104. See J.F.C., 96 S.W.3d at 266 (“Rendition of judgment in favor of the parent would generally be required if there is legally insufficient evidence.”); see also In re C.M.C., 273 S.W.3d 862, 882 n.13 (Tex. App.—Houston [14th Dist.] 2008, no pet.) (in a reversal of a termination order, noting inability to render a judgment that disposes of all remaining issues).

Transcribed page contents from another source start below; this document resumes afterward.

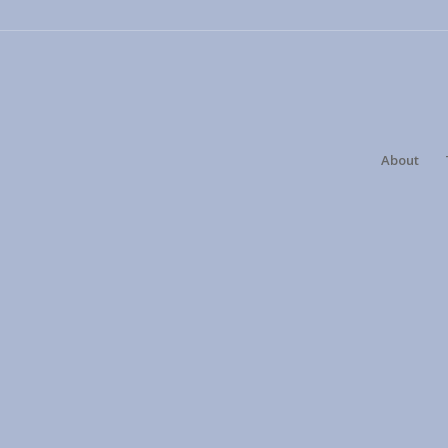
About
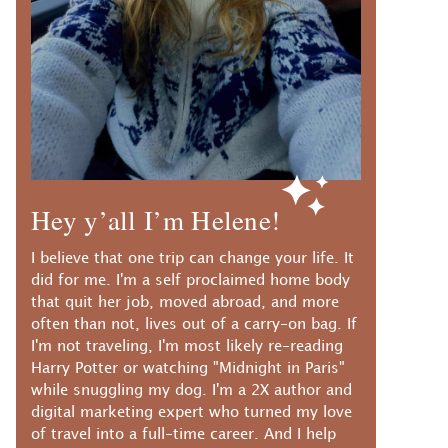
Hey y’all I’m Helene!
I believe that one trip can change your life. It
did for me. I'm a self proclaimed home body
that quit her job, moved abroad, and more
often than not, lives out of a carry-on bag. If
I'm not traveling, I'm most likely re-reading
Harry Potter or watching "Midnight in Paris"
while snuggling my dog. I'm a 2X author and
digital marketing expert who turned my love
of travel into a full-time career. And I help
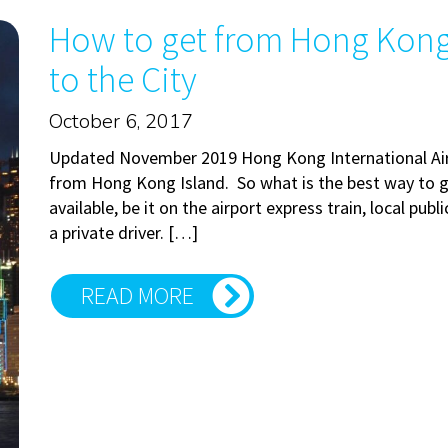
How to get from Hong Kong 
to the City
October 6, 2017
Updated November 2019 Hong Kong International Airp
from Hong Kong Island. So what is the best way to g
available, be it on the airport express train, local publ
a private driver. […]
READ MORE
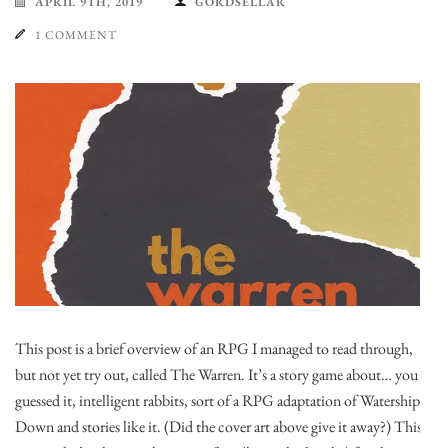
APRIL 9TH, 2019
GORDSELLAR
1 COMMENT
This post is a brief overview of an RPG I managed to read through,
but not yet try out, called The Warren. It’s a story game about… you
guessed it, intelligent rabbits, sort of a RPG adaptation of Watership
Down and stories like it. (Did the cover art above give it away?) This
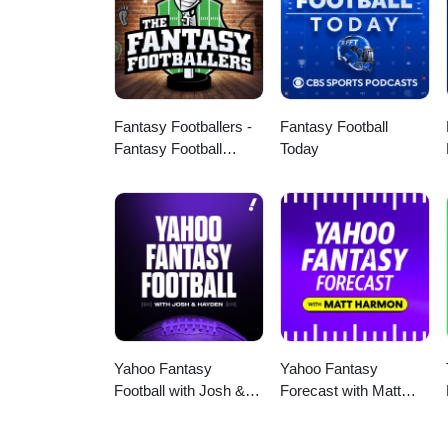
Fantasy Footballers -
Fantasy Football
Fantasy Football
Today
Podcast
Yahoo Fantasy
Yahoo Fantasy
Football with Josh &
Forecast with Matt
Hayden
Harmon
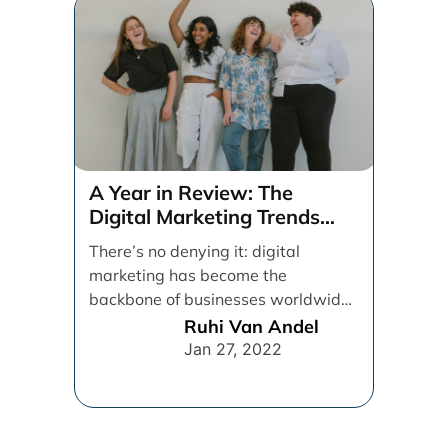
A Year in Review: The
Digital Marketing Trends
That Defined 2021
There’s no denying it: digital
marketing has become the
backbone of businesses worldwide,
helping them to maintain a
Ruhi Van Andel
connection [...]
Jan 27, 2022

105. My colleagues' reversal also could have been influenced by an argument on rehearing made by the Department—which surely knows better—that the result of reversing the final termination order was that the children will be “consigned ․ to permanent placement in foster care,” representing “the worst possible result for the children.” Motion for Rehearing and En Banc Reconsideration at 18. The argument that nothing more can be done for the children in the event of a reversal is flatly wrong as a legal matter. See TEX. FAM. CODE § 161.004 (authorizing termination of the parent-child relationship after rendition of an order that previously denied termination of the parent-child relationship); see also id. § 263.404 (conditions for appointment of the Department as managing conservator without terminating parental rights, including determination that it would not be in the interest of the child to appoint a relative of the child or another person as managing conservator); id. § 263.5031 (requiring biannual review of the appropriateness of the permanency goals for the children, including whether another permanent placement, including appointing a relative as permanent managing conservator, is appropriate for the child). And it is depressingly defeatist as the advocacy position adopted by the entity responsible for carrying out, on behalf of all Texans, our collective responsibility to protect these vulnerable children.